The task — Among the entries below, only the lines starting at the one with "Are clams really happy? (419, 1184)" and ending at the one with "Helen Baggott (383, 2511)", both included, are to be printed exactly.
START Given data
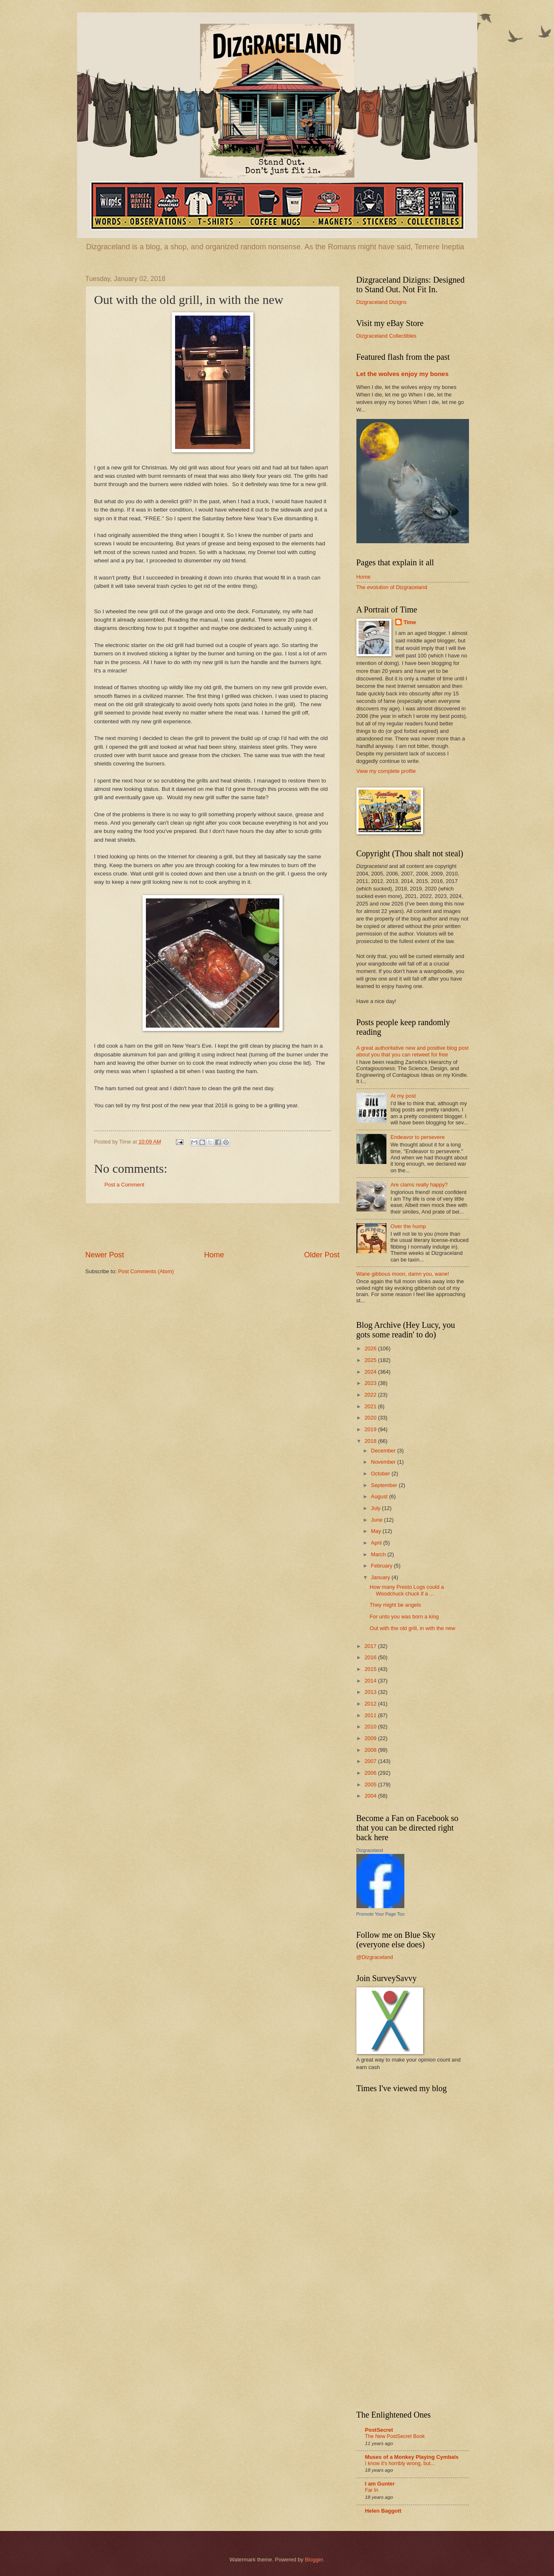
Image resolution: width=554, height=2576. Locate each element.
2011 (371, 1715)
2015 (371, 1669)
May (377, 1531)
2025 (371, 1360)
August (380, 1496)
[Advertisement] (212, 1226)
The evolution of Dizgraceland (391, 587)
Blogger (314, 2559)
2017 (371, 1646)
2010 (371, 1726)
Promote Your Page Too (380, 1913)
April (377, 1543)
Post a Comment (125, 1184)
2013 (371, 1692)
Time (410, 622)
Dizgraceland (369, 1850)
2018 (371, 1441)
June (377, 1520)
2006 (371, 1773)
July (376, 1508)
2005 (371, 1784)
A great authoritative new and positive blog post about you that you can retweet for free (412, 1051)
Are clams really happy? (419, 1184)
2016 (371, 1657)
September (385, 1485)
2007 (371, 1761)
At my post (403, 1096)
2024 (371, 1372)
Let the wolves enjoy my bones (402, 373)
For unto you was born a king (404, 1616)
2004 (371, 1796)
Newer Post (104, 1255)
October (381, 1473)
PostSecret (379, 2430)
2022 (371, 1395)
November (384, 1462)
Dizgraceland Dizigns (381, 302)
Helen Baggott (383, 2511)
END Given data
START Given data
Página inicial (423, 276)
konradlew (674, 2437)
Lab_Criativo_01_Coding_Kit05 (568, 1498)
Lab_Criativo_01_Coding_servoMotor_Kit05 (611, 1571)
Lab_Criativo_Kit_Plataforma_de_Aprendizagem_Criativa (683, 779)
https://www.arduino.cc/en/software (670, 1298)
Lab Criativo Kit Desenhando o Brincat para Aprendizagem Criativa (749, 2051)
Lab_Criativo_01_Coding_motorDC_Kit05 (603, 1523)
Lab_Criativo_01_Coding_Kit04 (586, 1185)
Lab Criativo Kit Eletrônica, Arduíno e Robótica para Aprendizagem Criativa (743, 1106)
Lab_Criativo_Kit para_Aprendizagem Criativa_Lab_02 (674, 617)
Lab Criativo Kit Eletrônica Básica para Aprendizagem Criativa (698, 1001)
END Given data
Response area —
Are clams really happy? (419, 1184)
2016 (371, 1657)
September (385, 1485)
2007 (371, 1761)
At my post (403, 1096)
2024 (371, 1372)
Let the wolves enjoy my bones (402, 373)
For unto you was born a king (404, 1616)
2004 (371, 1796)
Newer Post (104, 1255)
October (381, 1473)
PostSecret (379, 2430)
2022 (371, 1395)
November (384, 1462)
Dizgraceland Dizigns (381, 302)
Helen Baggott (383, 2511)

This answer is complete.